**Exercise**
From the listing below, copy every line with the word "Camera".

####

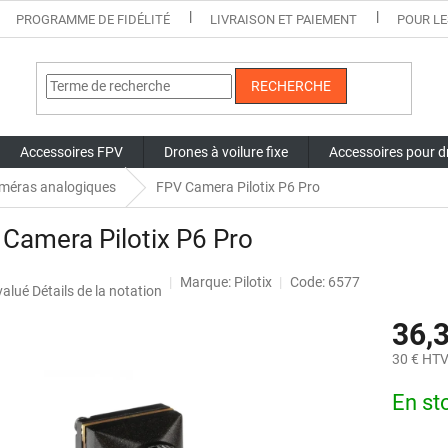
PROGRAMME DE FIDÉLITÉ
LIVRAISON ET PAIEMENT
POUR LE
RECHERCHE
Accessoires FPV
Drones à voilure fixe
Accessoires pour d
méras analogiques
FPV Camera Pilotix P6 Pro
Camera Pilotix P6 Pro
Marque:
Pilotix
Code: 6577
uation
valué
Détails de la notation
nne
36,
t
30 € HT
Prix
En st
de
la
mesure:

####

**Response to this task**
FPV Camera Pilotix P6 Pro
Camera Pilotix P6 Pro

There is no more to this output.